What is required -
When you reach the line that contains "kita, kembali ke" in the data below, start reproducing lines exactly, and stop after the line that contains "Almarhum Ibrahim KBS".

(Dataset entries)

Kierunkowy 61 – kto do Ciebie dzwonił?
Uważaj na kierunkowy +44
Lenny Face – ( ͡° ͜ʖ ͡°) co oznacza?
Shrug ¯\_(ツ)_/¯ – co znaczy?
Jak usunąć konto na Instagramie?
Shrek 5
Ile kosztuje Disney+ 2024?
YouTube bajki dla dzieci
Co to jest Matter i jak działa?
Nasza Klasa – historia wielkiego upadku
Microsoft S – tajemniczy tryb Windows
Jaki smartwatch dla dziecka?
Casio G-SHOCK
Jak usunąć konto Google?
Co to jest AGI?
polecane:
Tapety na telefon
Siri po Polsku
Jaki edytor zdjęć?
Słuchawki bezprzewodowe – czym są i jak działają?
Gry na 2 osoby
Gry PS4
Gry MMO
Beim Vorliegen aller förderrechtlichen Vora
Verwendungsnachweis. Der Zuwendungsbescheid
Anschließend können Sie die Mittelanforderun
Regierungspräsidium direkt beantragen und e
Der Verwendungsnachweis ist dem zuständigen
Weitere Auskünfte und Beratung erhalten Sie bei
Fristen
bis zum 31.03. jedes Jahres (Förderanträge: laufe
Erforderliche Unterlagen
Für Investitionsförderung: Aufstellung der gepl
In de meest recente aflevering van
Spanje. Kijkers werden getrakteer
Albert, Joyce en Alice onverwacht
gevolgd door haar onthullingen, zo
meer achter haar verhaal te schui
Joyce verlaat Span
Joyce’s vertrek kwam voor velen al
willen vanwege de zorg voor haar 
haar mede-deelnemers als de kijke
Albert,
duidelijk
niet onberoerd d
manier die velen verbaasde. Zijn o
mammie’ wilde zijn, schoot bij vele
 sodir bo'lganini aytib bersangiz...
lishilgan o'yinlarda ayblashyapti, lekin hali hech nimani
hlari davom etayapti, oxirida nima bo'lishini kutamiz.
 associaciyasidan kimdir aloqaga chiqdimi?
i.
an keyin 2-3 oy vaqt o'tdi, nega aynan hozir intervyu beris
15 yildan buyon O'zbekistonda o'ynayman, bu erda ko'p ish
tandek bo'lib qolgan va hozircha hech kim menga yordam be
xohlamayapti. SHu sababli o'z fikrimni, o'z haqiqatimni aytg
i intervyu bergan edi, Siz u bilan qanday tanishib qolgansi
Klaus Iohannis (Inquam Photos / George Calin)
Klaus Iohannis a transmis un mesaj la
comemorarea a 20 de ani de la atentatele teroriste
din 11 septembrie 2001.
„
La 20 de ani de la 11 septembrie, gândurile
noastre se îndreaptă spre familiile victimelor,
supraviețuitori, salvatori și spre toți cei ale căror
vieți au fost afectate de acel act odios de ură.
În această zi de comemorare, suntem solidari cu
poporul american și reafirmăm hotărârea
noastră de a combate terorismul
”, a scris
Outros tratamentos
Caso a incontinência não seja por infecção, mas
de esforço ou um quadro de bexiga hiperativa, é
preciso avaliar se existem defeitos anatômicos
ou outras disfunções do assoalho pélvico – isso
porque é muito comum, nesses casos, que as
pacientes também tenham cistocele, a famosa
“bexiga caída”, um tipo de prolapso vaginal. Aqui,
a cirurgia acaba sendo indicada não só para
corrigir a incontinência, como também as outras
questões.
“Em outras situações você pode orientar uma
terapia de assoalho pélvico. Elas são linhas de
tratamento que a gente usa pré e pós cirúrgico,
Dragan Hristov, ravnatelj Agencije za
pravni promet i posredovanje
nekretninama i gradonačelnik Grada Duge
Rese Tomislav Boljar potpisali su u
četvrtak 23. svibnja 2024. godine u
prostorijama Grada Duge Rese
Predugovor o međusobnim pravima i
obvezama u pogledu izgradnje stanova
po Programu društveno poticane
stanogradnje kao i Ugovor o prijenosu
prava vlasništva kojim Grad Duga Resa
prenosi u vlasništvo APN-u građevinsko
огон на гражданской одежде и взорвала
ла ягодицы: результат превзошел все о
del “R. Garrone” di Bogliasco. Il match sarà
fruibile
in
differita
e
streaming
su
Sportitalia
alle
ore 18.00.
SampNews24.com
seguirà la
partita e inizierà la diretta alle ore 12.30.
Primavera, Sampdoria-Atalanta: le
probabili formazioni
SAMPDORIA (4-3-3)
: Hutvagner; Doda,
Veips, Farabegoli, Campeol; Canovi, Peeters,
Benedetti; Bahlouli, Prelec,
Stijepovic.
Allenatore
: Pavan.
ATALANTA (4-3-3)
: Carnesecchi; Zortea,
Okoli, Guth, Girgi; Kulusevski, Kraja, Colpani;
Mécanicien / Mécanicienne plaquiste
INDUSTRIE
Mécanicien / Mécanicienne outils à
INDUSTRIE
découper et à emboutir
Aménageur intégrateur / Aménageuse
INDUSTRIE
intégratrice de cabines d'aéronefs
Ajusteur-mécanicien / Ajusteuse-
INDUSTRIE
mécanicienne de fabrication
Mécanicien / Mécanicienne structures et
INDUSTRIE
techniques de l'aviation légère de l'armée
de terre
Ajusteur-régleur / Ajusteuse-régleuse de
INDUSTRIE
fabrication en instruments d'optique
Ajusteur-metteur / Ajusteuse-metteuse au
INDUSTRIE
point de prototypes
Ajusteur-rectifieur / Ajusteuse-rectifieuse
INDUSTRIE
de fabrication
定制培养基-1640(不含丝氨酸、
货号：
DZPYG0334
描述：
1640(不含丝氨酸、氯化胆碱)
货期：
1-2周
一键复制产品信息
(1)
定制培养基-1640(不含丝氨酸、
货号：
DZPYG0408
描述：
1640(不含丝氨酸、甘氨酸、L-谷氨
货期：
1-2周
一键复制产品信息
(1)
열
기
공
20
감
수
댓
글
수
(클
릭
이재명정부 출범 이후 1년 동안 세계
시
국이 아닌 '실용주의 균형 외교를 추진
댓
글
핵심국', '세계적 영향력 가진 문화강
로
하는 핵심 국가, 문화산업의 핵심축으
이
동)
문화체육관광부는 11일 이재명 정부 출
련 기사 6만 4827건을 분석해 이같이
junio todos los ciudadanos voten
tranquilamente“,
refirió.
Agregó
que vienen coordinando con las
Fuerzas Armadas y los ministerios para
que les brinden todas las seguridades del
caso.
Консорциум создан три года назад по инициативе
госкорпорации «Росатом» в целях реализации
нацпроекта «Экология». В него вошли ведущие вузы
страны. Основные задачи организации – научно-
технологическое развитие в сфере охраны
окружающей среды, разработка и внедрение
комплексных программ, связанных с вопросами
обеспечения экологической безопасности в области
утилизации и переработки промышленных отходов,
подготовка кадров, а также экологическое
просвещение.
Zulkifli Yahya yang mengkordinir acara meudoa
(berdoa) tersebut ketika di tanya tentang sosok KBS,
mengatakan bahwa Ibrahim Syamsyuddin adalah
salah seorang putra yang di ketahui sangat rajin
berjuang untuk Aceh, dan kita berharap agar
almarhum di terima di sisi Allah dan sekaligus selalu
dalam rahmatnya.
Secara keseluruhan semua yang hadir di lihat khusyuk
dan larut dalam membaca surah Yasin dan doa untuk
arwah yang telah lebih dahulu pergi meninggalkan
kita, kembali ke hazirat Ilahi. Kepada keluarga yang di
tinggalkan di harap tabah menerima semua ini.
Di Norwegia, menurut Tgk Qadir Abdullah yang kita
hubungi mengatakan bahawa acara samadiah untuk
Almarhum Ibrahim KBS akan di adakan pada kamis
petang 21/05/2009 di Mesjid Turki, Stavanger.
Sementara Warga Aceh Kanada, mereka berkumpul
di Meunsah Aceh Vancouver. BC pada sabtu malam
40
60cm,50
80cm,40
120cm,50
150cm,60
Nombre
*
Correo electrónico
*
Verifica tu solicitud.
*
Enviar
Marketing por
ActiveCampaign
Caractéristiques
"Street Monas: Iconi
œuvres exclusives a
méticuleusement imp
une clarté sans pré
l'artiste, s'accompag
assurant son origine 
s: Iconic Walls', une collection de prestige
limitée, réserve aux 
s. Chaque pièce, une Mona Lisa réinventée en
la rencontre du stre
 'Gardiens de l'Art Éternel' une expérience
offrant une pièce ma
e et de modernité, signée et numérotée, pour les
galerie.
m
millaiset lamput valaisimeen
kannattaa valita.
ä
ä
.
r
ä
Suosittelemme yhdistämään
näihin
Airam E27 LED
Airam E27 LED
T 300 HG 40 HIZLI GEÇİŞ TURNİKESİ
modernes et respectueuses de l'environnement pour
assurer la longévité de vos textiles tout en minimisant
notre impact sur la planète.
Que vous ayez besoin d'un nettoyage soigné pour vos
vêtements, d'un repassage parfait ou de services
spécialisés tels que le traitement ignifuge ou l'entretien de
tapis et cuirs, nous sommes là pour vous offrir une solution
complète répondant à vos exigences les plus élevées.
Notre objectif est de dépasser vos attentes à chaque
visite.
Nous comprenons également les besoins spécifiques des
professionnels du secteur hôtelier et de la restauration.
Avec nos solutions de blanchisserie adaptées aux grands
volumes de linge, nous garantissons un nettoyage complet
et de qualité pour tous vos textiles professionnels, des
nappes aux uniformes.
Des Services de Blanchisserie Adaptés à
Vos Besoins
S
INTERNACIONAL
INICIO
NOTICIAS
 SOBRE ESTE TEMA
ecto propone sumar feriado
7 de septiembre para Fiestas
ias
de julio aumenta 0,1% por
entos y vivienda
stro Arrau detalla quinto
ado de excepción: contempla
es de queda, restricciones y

Exercise output -
kita, kembali ke hazirat Ilahi. Kepada keluarga yang di
tinggalkan di harap tabah menerima semua ini.
Di Norwegia, menurut Tgk Qadir Abdullah yang kita
hubungi mengatakan bahawa acara samadiah untuk
Almarhum Ibrahim KBS akan di adakan pada kamis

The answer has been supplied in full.